Examples: there are { (4, 7), (2, 3), (7, 2), (8, 1), (5, 4), (9, 6) }6 pixel positions.
The variance is calculated for x, y, respectively. The variance in the x-direction is greater. Thus first divided in the x-direction: 2,4,5,7,8,9. Taking the intermediate value 7, there are left branches (2, 4, 5) and right branches (8, 9).
Then dividing in the y direction, taking the median value 4 from 3,4 and 7, and taking 6 from 1 and 6 to obtain the binary tree.
In this way, when the feature point matching is performed, the shortest path searching and matching can be directly performed on the binary tree according to the size of the numerical value, so that the most efficient image matching is realized.
However, if there is only one-way search, then the result is not necessarily the closest point to the Q point, and a trace-back operation is also required, i.e., to determine whether there are more points in the unviewed (or visited) tree branches that are closer to Q, or whether the distance |q (k) -m| "between Q and the unviewed tree branches is less than the distance of Q to the current nearest neighbor. From the geometric space, it is determined whether or not a hyper-sphere centered on Q and at dis intersects a hyper-rectangle represented by an unvisited tree branch. If the two branches intersect, the distance represented by the Q and the branches is calculated continuously, otherwise, the distance is skipped directly and not considered.
If the intersection occurs indicating that the backtracking point is closer to the Q point, otherwise, the result point is already the nearest point.

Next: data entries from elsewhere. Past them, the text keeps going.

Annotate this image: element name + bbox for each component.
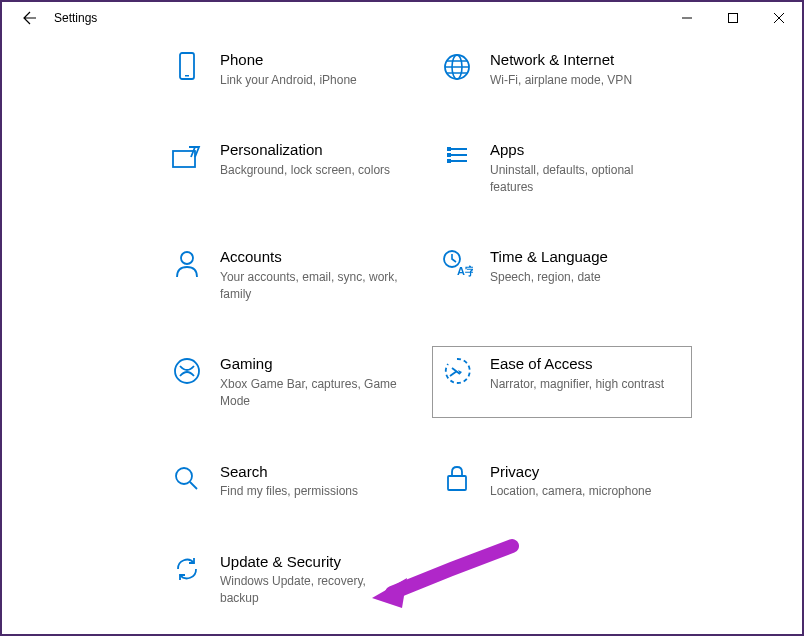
category-title: Time & Language (490, 247, 608, 267)
category-grid: PhoneLink your Android, iPhone Network &… (162, 42, 762, 615)
category-desc: Narrator, magnifier, high contrast (490, 376, 664, 393)
svg-rect-2 (185, 75, 189, 77)
category-gaming[interactable]: GamingXbox Game Bar, captures, Game Mode (162, 346, 422, 417)
window-title: Settings (54, 11, 97, 25)
titlebar: Settings (2, 2, 802, 34)
category-desc: Uninstall, defaults, optional features (490, 162, 670, 196)
phone-icon (170, 50, 204, 84)
category-desc: Link your Android, iPhone (220, 72, 357, 89)
svg-text:A字: A字 (457, 265, 473, 277)
category-desc: Wi-Fi, airplane mode, VPN (490, 72, 632, 89)
category-network[interactable]: Network & InternetWi-Fi, airplane mode, … (432, 42, 692, 96)
category-title: Ease of Access (490, 354, 664, 374)
svg-rect-7 (447, 153, 451, 157)
category-ease-of-access[interactable]: Ease of AccessNarrator, magnifier, high … (432, 346, 692, 417)
category-desc: Windows Update, recovery, backup (220, 573, 400, 607)
category-title: Apps (490, 140, 670, 160)
gaming-icon (170, 354, 204, 388)
ease-of-access-icon (440, 354, 474, 388)
apps-icon (440, 140, 474, 174)
category-personalization[interactable]: PersonalizationBackground, lock screen, … (162, 132, 422, 203)
person-icon (170, 247, 204, 281)
close-button[interactable] (756, 2, 802, 34)
minimize-icon (682, 13, 692, 23)
category-desc: Xbox Game Bar, captures, Game Mode (220, 376, 400, 410)
category-time-language[interactable]: A字 Time & LanguageSpeech, region, date (432, 239, 692, 310)
svg-rect-8 (447, 159, 451, 163)
globe-icon (440, 50, 474, 84)
back-button[interactable] (10, 2, 50, 34)
search-icon (170, 462, 204, 496)
svg-rect-0 (729, 14, 738, 23)
svg-point-9 (181, 252, 193, 264)
category-title: Personalization (220, 140, 390, 160)
close-icon (774, 13, 784, 23)
category-search[interactable]: SearchFind my files, permissions (162, 454, 422, 508)
category-privacy[interactable]: PrivacyLocation, camera, microphone (432, 454, 692, 508)
svg-point-12 (175, 359, 199, 383)
category-desc: Find my files, permissions (220, 483, 358, 500)
time-language-icon: A字 (440, 247, 474, 281)
category-desc: Background, lock screen, colors (220, 162, 390, 179)
maximize-icon (728, 13, 738, 23)
category-title: Search (220, 462, 358, 482)
category-desc: Location, camera, microphone (490, 483, 651, 500)
category-title: Network & Internet (490, 50, 632, 70)
maximize-button[interactable] (710, 2, 756, 34)
category-title: Gaming (220, 354, 400, 374)
settings-content: PhoneLink your Android, iPhone Network &… (2, 34, 802, 635)
svg-point-13 (176, 468, 192, 484)
category-title: Update & Security (220, 552, 400, 572)
category-update-security[interactable]: Update & SecurityWindows Update, recover… (162, 544, 422, 615)
minimize-button[interactable] (664, 2, 710, 34)
back-arrow-icon (22, 10, 38, 26)
category-desc: Speech, region, date (490, 269, 608, 286)
category-desc: Your accounts, email, sync, work, family (220, 269, 400, 303)
personalization-icon (170, 140, 204, 174)
svg-rect-6 (447, 147, 451, 151)
update-icon (170, 552, 204, 586)
category-title: Accounts (220, 247, 400, 267)
category-phone[interactable]: PhoneLink your Android, iPhone (162, 42, 422, 96)
category-apps[interactable]: AppsUninstall, defaults, optional featur… (432, 132, 692, 203)
category-accounts[interactable]: AccountsYour accounts, email, sync, work… (162, 239, 422, 310)
category-title: Phone (220, 50, 357, 70)
lock-icon (440, 462, 474, 496)
category-title: Privacy (490, 462, 651, 482)
svg-rect-14 (448, 476, 466, 490)
window-controls (664, 2, 802, 34)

Then, by comparing the pixel values between the nearest point and the Q point, since there are tens of Q in one image, tens of comparison relations are formed, and when the values in the correspondence relation are similar to the feature description and more similar to the adjacent frames of the image, then it can be considered that a closed loop is formed at this time.
After the track drift problem is solved, depth data (distance relative to the lens group) of each feature point is then determined.
Here we use the principle of epipolar constraint. As shown in fig. 5, a and c are the centers of the cameras, X is the image point in the image, then it can be known that the object X is necessarily on the extension line of the straight line cx, at this time, if there is image data of another lens, an extension line can be made in the same way, and the intersection point of the two lines is the real position of the object, so as to determine the distance between the specific object and the machine. On the basis, the first camera can be used as the origin of coordinates, the first camera is assumed to be not translated and rotated, and then the rotation and translation of the second camera relative to the first camera are judged through image point movement, so that the pose of the camera is known.
The derivation formula is as follows:
let point p= [ X, Y, Z of three-dimensional space with first camera as coordinate system]Which are p at the image points of the two cameras 1 ,p 2 . Since the center of the first camera serves as the origin of the world coordinate system, that is, the first camera has no rotation or translation, it is possible to obtain by the pinhole camera model:
p 1 =KP,p 2 =K(RP+t)
where K is the internal reference of the camera, R, t is the rotation and translation of the second camera relative to the first camera.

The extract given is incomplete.